**EXERCISE REQUIREMENTS**.
As the answer, give a copy of each line below that includes the word "questions".

========================

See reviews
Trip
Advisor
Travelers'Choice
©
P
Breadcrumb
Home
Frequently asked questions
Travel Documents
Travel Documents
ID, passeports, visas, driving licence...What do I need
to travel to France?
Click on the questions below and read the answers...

========================

**EXERCISE SOLUTION**.
Frequently asked questions
Click on the questions below and read the answers...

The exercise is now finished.